How I Build a Flip Rehab Budget From Scratch: Line by Line
Most investors who lose money on a flip don't lose it because they picked the wrong neighborhood or misjudged the ARV. They lose it because they built the rehab budget wrong. Either they missed a line item entirely, or they used numbers from two years ago that don't reflect what labor actually costs today.
I walked through a live rehab scope with a coaching group last week on a distressed single-family in New Hampshire. A 960-square-foot ranch, listed at $189,000, assessed at $260,000. Good bones — new mechanical systems installed in 2024, public water, sewer, and natural gas. Significant deferred maintenance: pipes burst over winter, water damage, full plumbing replacement needed, new roof, no garage, heavy tree coverage.
We built the budget line by line. Here's exactly how I do it — and the specific numbers we landed on.
Start With the Non-Negotiables
Every flip has a set of costs you cannot avoid once you've committed to the scope. On this property, those were:
Roof replacement: On a property this size in NH, a new roof runs approximately $10,000. That's not negotiable — the property needs one, and buyers will flag it on inspection if you try to leave it.
Full plumbing replacement: Pipes burst means you're replacing the system. In today's NH market, fixtures and all, budget $20,000. I've seen investors try to spot-repair this. It costs more in the long run and creates liability.
New kitchen: A basic but functional kitchen replacement — new cabinets, counters, appliances — runs approximately $10,000 on a property this size. Not a designer kitchen. A clean, updated kitchen that passes the buyer sniff test.
New bathroom: $8,000 for a full bath refresh. New tile, vanity, fixtures. Budget this regardless of current condition — if everything else is updated and the bath looks original, it will hold back your ARV.
These four items alone account for roughly $48,000 of the scope. Everything else is built on top of this base.
The Middle-Cost Items Most Investors Underestimate
Once the non-negotiables are covered, the budget typically goes off the rails in three areas:
Plumbing fixtures and rough-in: I include this separately from the full plumbing line — rough-in for a new bathroom in the basement, if you're adding one, has its own cost. Budget it independently.
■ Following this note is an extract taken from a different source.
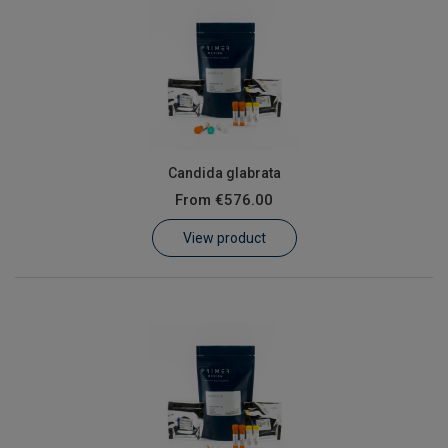
Candida glabrata
From
€576.00
View product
Flooring: LVP is running approximately $3 per square foot installed in most NH markets right now. On a 1,000-square-foot property, that's $3,000. Carpet is cheaper but often not appropriate for the resale spec you're targeting. Budget the LVP unless you have a specific reason not to.
Landscaping and exterior: This is where I see the most under-budgeting. I walked this property on Google Street View before running a single number. The comps — properties that sold at $385,000 to $400,000 in the same neighborhood — had cleared lots and manicured curb appeal. This property had heavy tree coverage and an overgrown lot.
Tree removal runs $10,000 or more depending on size and access. General landscaping to get competitive: another $2,500 to $5,000. The first budget draft had $2,500 for landscaping. The real number was closer to $15,000.
(Note: Image recommendation — a side-by-side photo showing a cleared lot comp versus the subject property's tree coverage would be effective here.)
The Line Item Everyone Forgets: Interior Painting
I saved this for its own section because it's the single most commonly missed item I see.
Interior painting has increased significantly. In the NH market, painters are currently charging approximately $5 per square foot. A year or two ago, that number was $2 to $3 per square foot.
On a 1,000-square-foot property, that's $5,000. On a 1,500-square-foot flip, $7,500. On a 2,000-square-foot property, $10,000.
When we built the initial budget live with the coaching group, painting wasn't on the sheet. We came up with $72,000. When we added it back in, the number became $88,000 to $90,000.
That $16,000 to $18,000 gap is material. At $189,000 acquisition and $88,000 in rehab — you need your ARV assumptions to hold at $385,000 or better just to have a reasonable margin at conventional financing. At hard money rates, the deal gets tight.
The fix is simple: add a painting line item to every budget, use current rates, and do it before you finalize your offer — not after.
Don't Skip the Structural Contingency
Every rehab budget should include a structural contingency line. Not because you necessarily expect structural issues — but because you will sometimes find them.
On this property, I built in $2,000 as a minimum. On larger properties or anything with a known foundation concern, that number goes up. But zero is not an acceptable number. If you've walked the property and confirmed everything looks clean, the contingency may not get touched. That's a good outcome. What you're protecting against is the $3,000 discovery mid-project that wasn't in the scope.
The Completed Budget
For the property we analyzed, here's where we landed:
- Roof: $10,000
- Siding (painted, not replaced): $6,000
- Landscaping and tree removal: $12,500–$15,000
- Full plumbing replacement: $20,000
- LVP flooring: $3,000
- New bathroom: $8,000
- Kitchen: $10,000
- Interior painting: $5,000
- Sheetrock and drywall repairs: $2,000
- Structural contingency: $2,000
- Dump fees: $500–$1,000
Total: approximately $79,000–$82,000 before the basement scenario. Add the basement finish with bedroom and bath: $88,000–$92,000 total.
The Bottom Line
A flip budget isn't a document you build once at the start and forget. It's a working tool you refine as you learn more about the property. The line items in this article aren't definitive — costs vary by market, contractor relationships, and property condition.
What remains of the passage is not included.